### Exercise
Each line of the data that includes the string "Corrigé" is to be copied out.

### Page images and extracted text
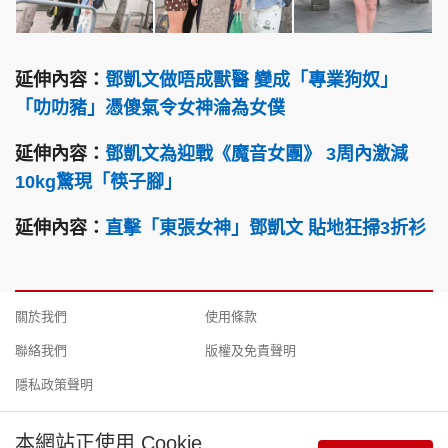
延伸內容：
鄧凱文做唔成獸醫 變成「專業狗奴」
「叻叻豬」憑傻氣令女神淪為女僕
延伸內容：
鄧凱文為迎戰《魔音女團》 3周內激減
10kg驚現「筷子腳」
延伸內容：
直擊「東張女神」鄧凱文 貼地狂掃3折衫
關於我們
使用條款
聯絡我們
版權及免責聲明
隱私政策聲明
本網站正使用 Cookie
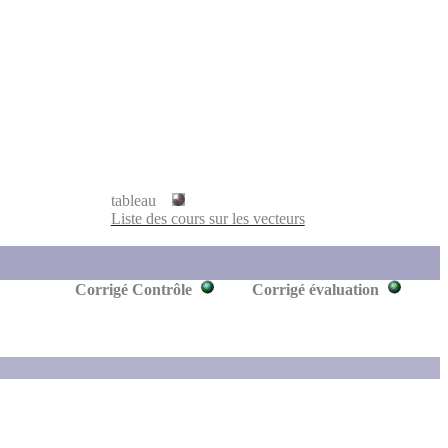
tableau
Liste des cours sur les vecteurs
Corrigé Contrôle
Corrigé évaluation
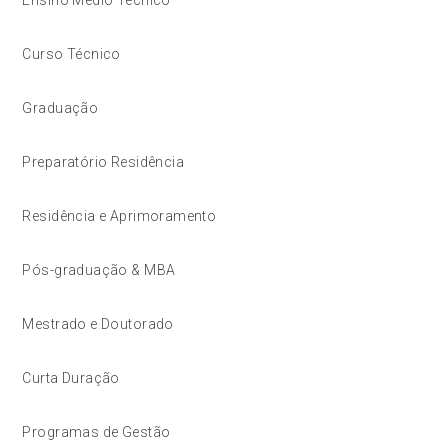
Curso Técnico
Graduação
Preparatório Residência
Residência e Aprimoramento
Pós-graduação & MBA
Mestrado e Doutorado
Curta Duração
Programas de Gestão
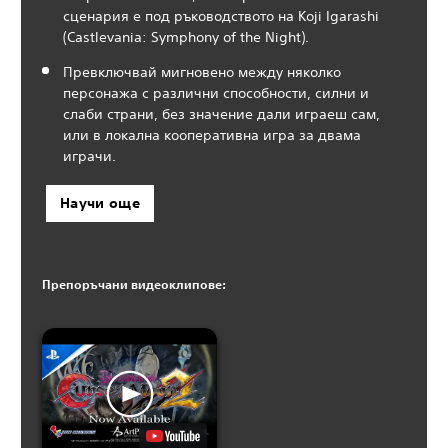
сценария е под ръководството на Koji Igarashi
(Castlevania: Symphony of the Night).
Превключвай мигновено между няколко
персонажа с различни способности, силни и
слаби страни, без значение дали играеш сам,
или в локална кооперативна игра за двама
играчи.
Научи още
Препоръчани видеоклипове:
---
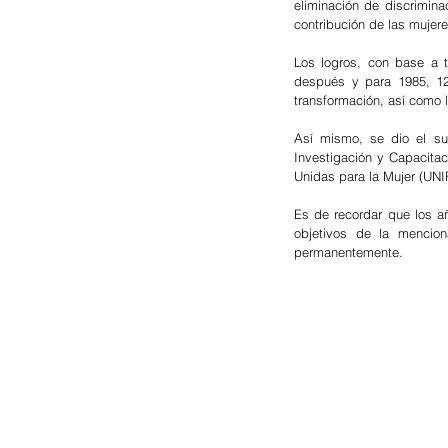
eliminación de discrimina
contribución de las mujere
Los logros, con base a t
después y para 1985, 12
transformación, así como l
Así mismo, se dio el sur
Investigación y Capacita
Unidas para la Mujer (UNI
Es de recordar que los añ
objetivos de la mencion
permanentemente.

### Exercise answer
Corrigé Contrôle
Corrigé évaluation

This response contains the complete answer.